Stop ai collegamenti con la Sicilia. A seguito della richiesta pervenuta ieri sera da parte della Regione Sicilia, il ministro delle Infrastrutture e dei Trasporti, Paola De Micheli, ha firmato nella notte il Decreto che prevede la sospensione dei collegamenti e dei trasporti ordinari delle persone da e per l’isola. Regolare, invece, il trasporto merci. Lo rende noto un comunicato del Mit. L’obiettivo delle misure inserite nel Decreto è quello di contrastare il diffondersi dell’emergenza epidemiologica da Covid-19, limitando al massimo il rischio di possibili fonti di contagio provenienti dall’esterno della Sicilia, si legge nella nota.

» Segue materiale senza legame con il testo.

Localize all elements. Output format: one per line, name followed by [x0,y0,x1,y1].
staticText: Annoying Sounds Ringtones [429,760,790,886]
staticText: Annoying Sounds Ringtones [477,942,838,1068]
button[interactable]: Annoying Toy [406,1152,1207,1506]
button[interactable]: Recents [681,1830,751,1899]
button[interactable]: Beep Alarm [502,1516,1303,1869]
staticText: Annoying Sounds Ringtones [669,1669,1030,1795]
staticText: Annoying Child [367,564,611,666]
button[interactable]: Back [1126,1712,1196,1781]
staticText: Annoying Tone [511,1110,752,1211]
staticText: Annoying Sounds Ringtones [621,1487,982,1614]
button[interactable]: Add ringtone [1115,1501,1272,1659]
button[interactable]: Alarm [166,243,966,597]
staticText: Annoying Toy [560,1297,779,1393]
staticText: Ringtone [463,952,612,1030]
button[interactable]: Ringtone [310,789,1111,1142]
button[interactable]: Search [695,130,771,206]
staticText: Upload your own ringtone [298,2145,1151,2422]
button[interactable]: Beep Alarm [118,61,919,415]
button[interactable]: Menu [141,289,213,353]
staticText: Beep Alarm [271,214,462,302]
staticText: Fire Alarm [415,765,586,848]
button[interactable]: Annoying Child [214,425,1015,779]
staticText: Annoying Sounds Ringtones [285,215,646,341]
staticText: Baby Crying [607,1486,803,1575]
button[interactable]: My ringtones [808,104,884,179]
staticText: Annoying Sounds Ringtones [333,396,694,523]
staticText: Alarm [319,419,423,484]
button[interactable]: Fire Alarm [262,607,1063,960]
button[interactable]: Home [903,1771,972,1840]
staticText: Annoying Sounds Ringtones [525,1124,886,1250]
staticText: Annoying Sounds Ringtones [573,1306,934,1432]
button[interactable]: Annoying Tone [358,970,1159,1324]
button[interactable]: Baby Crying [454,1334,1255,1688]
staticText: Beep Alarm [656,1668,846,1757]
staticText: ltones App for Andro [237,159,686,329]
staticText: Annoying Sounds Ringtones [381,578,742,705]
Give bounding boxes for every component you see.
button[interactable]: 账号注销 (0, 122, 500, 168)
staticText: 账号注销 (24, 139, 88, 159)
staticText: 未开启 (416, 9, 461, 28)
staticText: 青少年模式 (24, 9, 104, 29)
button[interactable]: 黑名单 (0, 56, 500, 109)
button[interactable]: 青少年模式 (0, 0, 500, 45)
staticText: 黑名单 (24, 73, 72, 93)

Si viaggia solo per improrogabili esigenze

Nel decreto, si specifica che le persone possono viaggiare su navi adibite al trasporto merci esclusivamente per dimostrate ed improrogabili esigenze, previa autorizzazione del Presidente della Regione. E, ancora, sono consentiti gli spostamenti via mare per i passeggeri da Messina per Villa San Giovanni e Reggio Calabria e viceversa, per comprovate esigenze di lavoro, di salute o per situazioni di necessità.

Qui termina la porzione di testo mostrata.